One must take into account that the feasibility of complying with these measures rests primarily on the level of subject-matter expertise held by the AI engineers themselves regarding the type of data that they are working with. The identification of faulty cross-correlations and structural inequalities embedded in the data would have to take place during the so-called “feature engineering” stage of the machine learning lifecycle, whereby class imbalances (i.e., an overrepresentation of male subjects) and redundant variables which correlate closely with each other (such as a correlation between healthcare spending and race) are rectified before being fed into the machine learning algorithm.

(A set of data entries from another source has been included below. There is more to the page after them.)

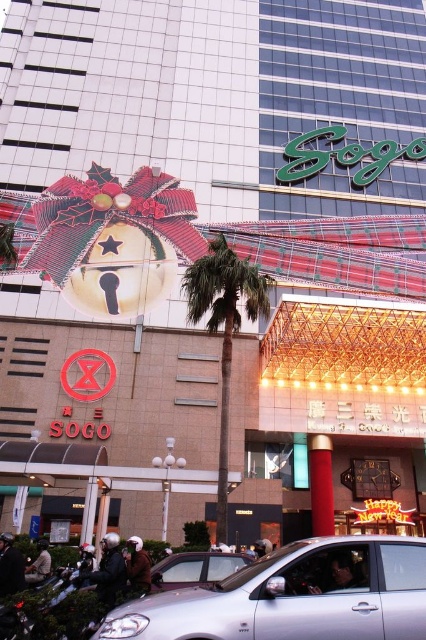 Does silver metallic car at lower center have a greater width compared to silver metallic car at center?

Correct, the width of silver metallic car at lower center exceeds that of silver metallic car at center.

Between silver metallic car at lower center and silver metallic car at center, which one has less height?

Standing shorter between the two is silver metallic car at center.

Is point (201, 589) positioned behind point (180, 577)?

No, (201, 589) is closer to viewer.

Identify the location of silver metallic car at lower center. The image size is (426, 640). (294, 596).

Measure the distance between green leafy palm tree at center and camera.

green leafy palm tree at center and camera are 35.88 meters apart.

The width and height of the screenshot is (426, 640). What do you see at coordinates (224, 326) in the screenshot? I see `green leafy palm tree at center` at bounding box center [224, 326].

Locate an element on the screen. This screenshot has height=640, width=426. green leafy palm tree at center is located at coordinates (224, 326).

Find the location of `silver metallic car at lower center`. silver metallic car at lower center is located at coordinates (294, 596).

Who is taller, silver metallic car at lower center or green leafy palm tree at center?

Standing taller between the two is green leafy palm tree at center.

The height and width of the screenshot is (640, 426). What are the coordinates of `silver metallic car at lower center` in the screenshot? It's located at (294, 596). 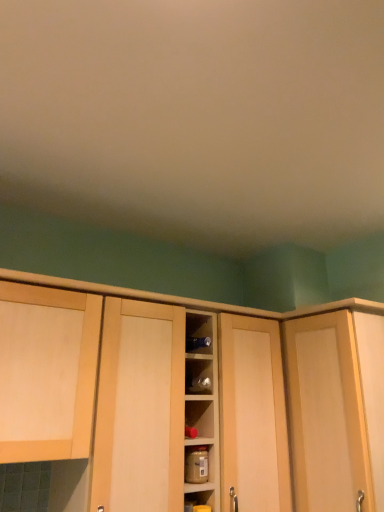 Question: Which direction should I rotate to face wooden cabinet at center, marked as the 1th cabinetry in a right-to-left arrangement, — up or down?

Choices:
 (A) down
 (B) up

Answer: (A)

Question: Does light wood cabinet at left, the 2th cabinetry positioned from the right, appear on the left side of brown matte jar at center?

Choices:
 (A) no
 (B) yes

Answer: (B)

Question: Is light wood cabinet at left, acting as the first cabinetry starting from the left, oriented towards brown matte jar at center?

Choices:
 (A) yes
 (B) no

Answer: (B)

Question: Considering the relative positions of light wood cabinet at left, acting as the first cabinetry starting from the left, and brown matte jar at center in the image provided, is light wood cabinet at left, acting as the first cabinetry starting from the left, to the right of brown matte jar at center from the viewer's perspective?

Choices:
 (A) yes
 (B) no

Answer: (B)

Question: From a real-world perspective, is light wood cabinet at left, acting as the first cabinetry starting from the left, below brown matte jar at center?

Choices:
 (A) yes
 (B) no

Answer: (B)

Question: From the image's perspective, is light wood cabinet at left, acting as the first cabinetry starting from the left, located beneath brown matte jar at center?

Choices:
 (A) yes
 (B) no

Answer: (B)

Question: Is light wood cabinet at left, the 2th cabinetry positioned from the right, turned away from brown matte jar at center?

Choices:
 (A) yes
 (B) no

Answer: (B)

Question: From a real-world perspective, is brown matte jar at center positioned under wooden cabinet at center, the 2th cabinetry positioned from the left, based on gravity?

Choices:
 (A) no
 (B) yes

Answer: (B)

Question: Is brown matte jar at center to the left of wooden cabinet at center, the 2th cabinetry positioned from the left, from the viewer's perspective?

Choices:
 (A) no
 (B) yes

Answer: (A)

Question: From a real-world perspective, is brown matte jar at center over wooden cabinet at center, the 2th cabinetry positioned from the left?

Choices:
 (A) yes
 (B) no

Answer: (B)

Question: Is brown matte jar at center shorter than wooden cabinet at center, marked as the 1th cabinetry in a right-to-left arrangement?

Choices:
 (A) no
 (B) yes

Answer: (B)

Question: Can you confirm if brown matte jar at center is positioned to the right of wooden cabinet at center, marked as the 1th cabinetry in a right-to-left arrangement?

Choices:
 (A) yes
 (B) no

Answer: (A)

Question: Is brown matte jar at center closer to the viewer compared to wooden cabinet at center, the 2th cabinetry positioned from the left?

Choices:
 (A) no
 (B) yes

Answer: (A)

Question: From a real-world perspective, does brown matte jar at center stand above light wood cabinet at left, the 2th cabinetry positioned from the right?

Choices:
 (A) yes
 (B) no

Answer: (B) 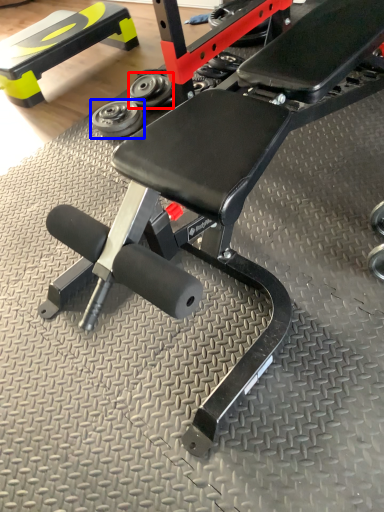 Question: Which of the following is the farthest to the observer, dumbbell (highlighted by a red box) or dumbbell (highlighted by a blue box)?

Choices:
 (A) dumbbell
 (B) dumbbell

Answer: (A) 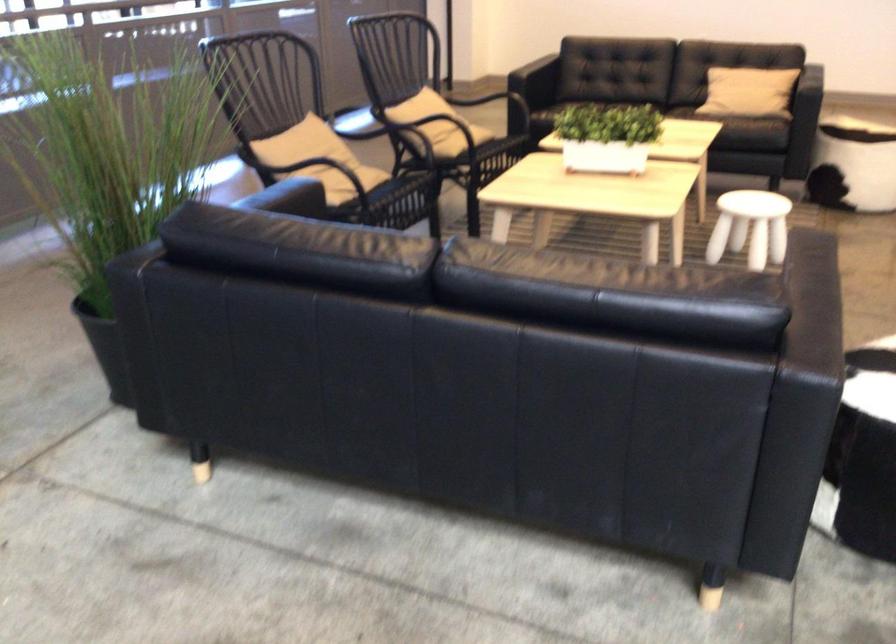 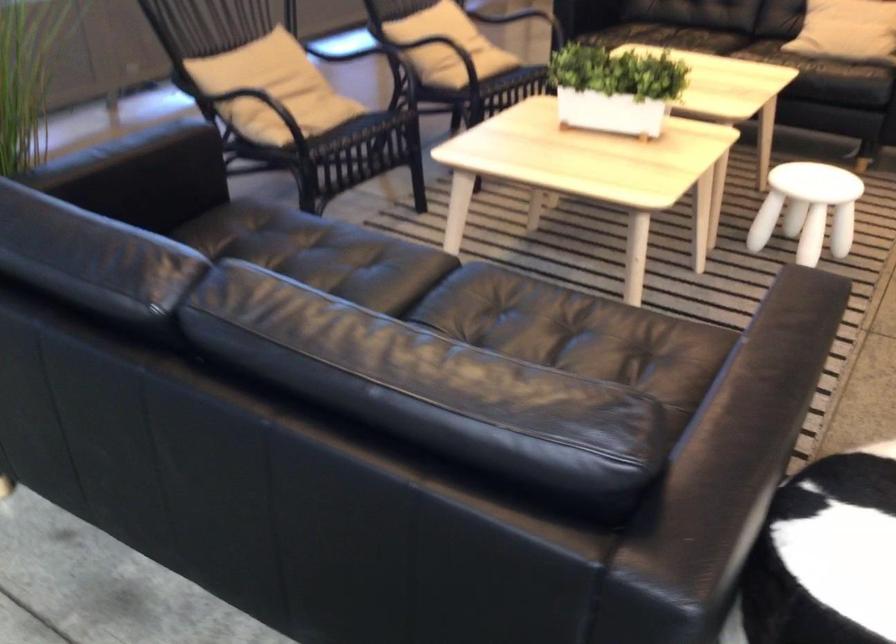 In the second image, find the point that corresponds to (433,118) in the first image.

(433, 43) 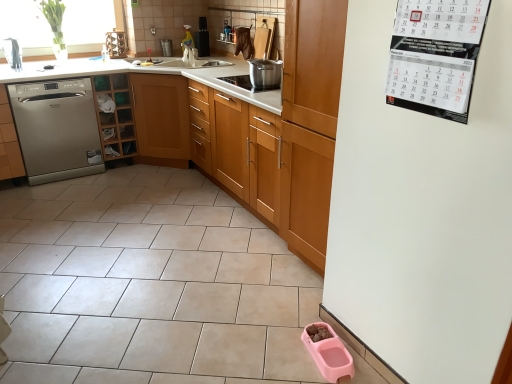 Identify the location of vacant space underneath pink plastic pet food bowl at lower right (from a real-world perspective). (327, 358). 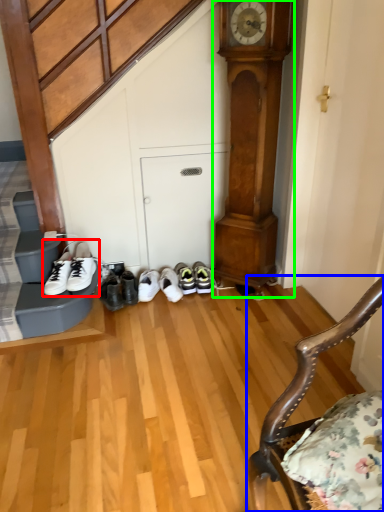 Question: Which is nearer to the footwear (highlighted by a red box)? chair (highlighted by a blue box) or clock (highlighted by a green box).

Choices:
 (A) chair
 (B) clock

Answer: (B) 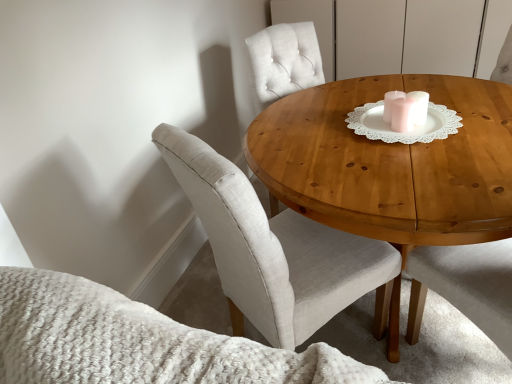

Furthermore, how complex “hyperparameters” are tuned within the algorithm will determine whether the algorithm is simply “memorizing” the data or whether it is actually able to extrapolate trends and predict outcomes in the future. The testing cycle for verifying results is already iterative and fluid because of the complexity of the variables used. Therefore, ensuring compliance with antidiscrimination law would place a greater onus on private industry and, ultimately, require closer collaboration between the technological and regulatory areas of companies.
The last important issue which needs to be further articulated is whether the prohibition on collecting personal demographic data under the GDPR means that AI professionals must ensure compliance with non-discrimination rules by extrapolating the results from indirect variables. Put simply, one may argue that including information like race and gender in a machine learning model could help professionals more easily identify and correct demographic imbalances in the results.
At the end of the day, the need for a balanced approach to antidiscrimination law in the context of AI will not only need to rely on the experts, but also the testimonies of those affected. The case of SyRI, for example, showed how a “blind” machine learning algorithm was brought down by the testimonies of affected community members themselves—who were, ultimately, the ones who shone a light into the algorithmic black box.